Front end unit 315 is coupled to dispatcher unit 320, configures various GPC 350 to handle by one or more Flow the task of definition.Dispatcher unit 320 is configured as tracking shape relevant to the various tasks managed by dispatcher unit 320 State information.State can indicate task is assigned to which GPC 350, the task be it is movable or inactive, with this It is engaged in associated priority etc..Dispatcher unit 320 manages the execution of the multiple tasks on one or more GPC 350.

Dispatcher unit 320 is coupled to Work distribution unit 325, is configured as assigned tasks to hold on GPC 350 Row.Work distribution unit 325 can track the multiple scheduler tasks received from dispatcher unit 320.In one embodiment, Work distribution unit 325 is that each GPC 350 manages (pending) task pool to be processed and active task pond.Waiting task Pond may include multiple time slots (for example, 32 time slots), and it includes being designated as being handled by specific GPC 350 of the tasks.Activity Task pool may include multiple time slots (for example, 4 time slots), for by the task of 350 active process of GPC.Work as GPC When the execution of 350 completion tasks, which evicts from from the active task pond of GPC 350, and from waiting task pond One of other tasks are selected and are dispatched to execute on GPC350.If the active task on GPC 350 is idle, such as When waiting data dependency to be solved, then waiting task pond can be evicted from GPC 350 and be returned to active task from, And another task in waiting task pond is selected and is dispatched to execute on GPC 350.

Work distribution unit 325 is communicated via XBar (crossbar switch) 370 with one or more GPC 350.XBar370 It is the interference networks that many units of PPU 300 are coupled to other units of PPU 300.For example, XBar 370 can be matched It is set to and Work distribution unit 325 is coupled to specific GPC 350.Although not being explicitly illustrated, one of PPU 300 or more Other multiple units can also be connected to XBar 370 via hub 330.

Task is managed by dispatcher unit 320 and is dispatched to GPC 350 by Work distribution unit 325.GPC 350 is configured For processing task and generate result.As a result it can be consumed by other tasks in GPC 350, be routed to difference via XBar 370 GPC 350, or be stored in memory 304.As a result memory 304, zoning unit can be written via zoning unit 380 380 realize for reading data from memory 304 and the memory interface of data being written to memory 304.As a result can pass through NVLink310 is sent to another PPU 304 or CPU.In one embodiment, PPU 300 includes the zoning unit that number is U 380, it is equal to the number for being coupled to the independent and different memory devices 304 of PPU 300.It is more detailed below in conjunction with Fig. 4 B Ground describes zoning unit 380.

In one embodiment, host-processor executes the driver kernel for realizing application programming interface (API), It makes it possible to execute one or more application programs on host-processor with scheduling operation for holding on PPU 300 Row.In one embodiment, multiple computer applied algorithms are performed simultaneously by PPU 300, and PPU 300 is multiple computers Application program provides isolation, service quality (QoS) and independent address space.Instruction (i.e.
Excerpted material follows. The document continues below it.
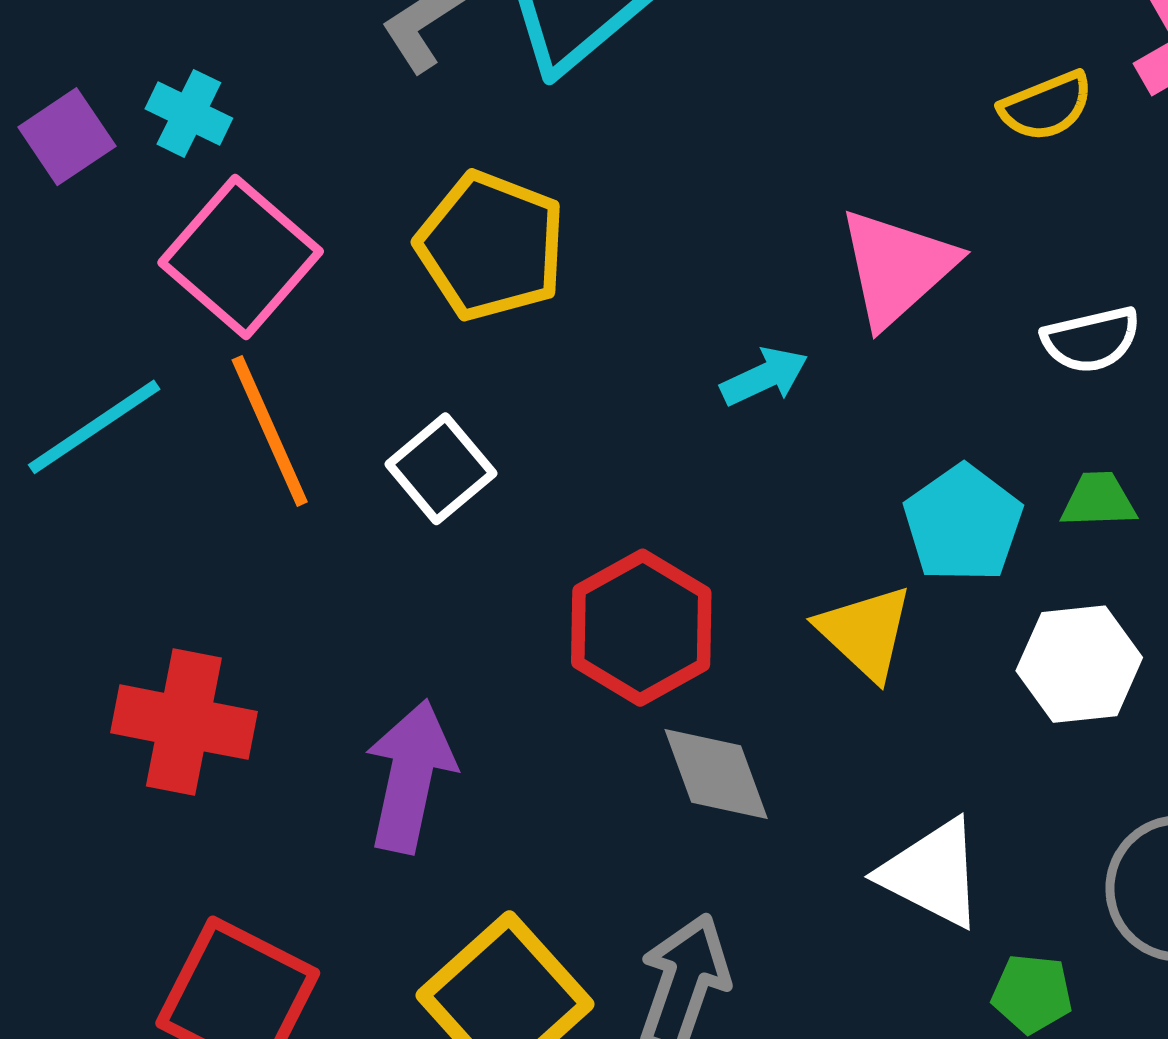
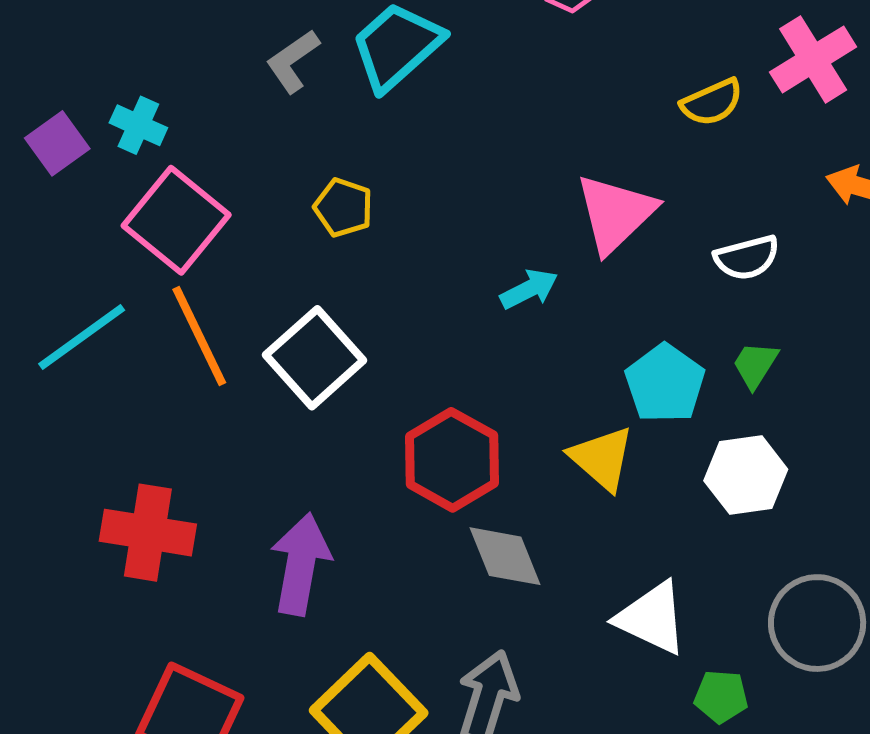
yellow pentagon: (491, 246) -> (343, 208), size x0.6
white square: (441, 469) -> (315, 358), size x1.4
green trapezoid: (1099, 500) -> (755, 365), turned -54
API Calls) can be generated in application program, It makes in driver one or more tasks of karyogenesis to be executed by PPU 300.Driver kernel exports task To one or more streams handled by PPU 300.Each task may include one or more related linear program groups, this Text is known as thread beam (warp).In one embodiment, thread beam includes 32 related linear programs that can be executed parallel.Cooperate line Journey may refer to include execution task instruction and can be by multiple threads of shared-memory switch data.In conjunction with Fig. 5 A Thread and cooperative thread is more fully described.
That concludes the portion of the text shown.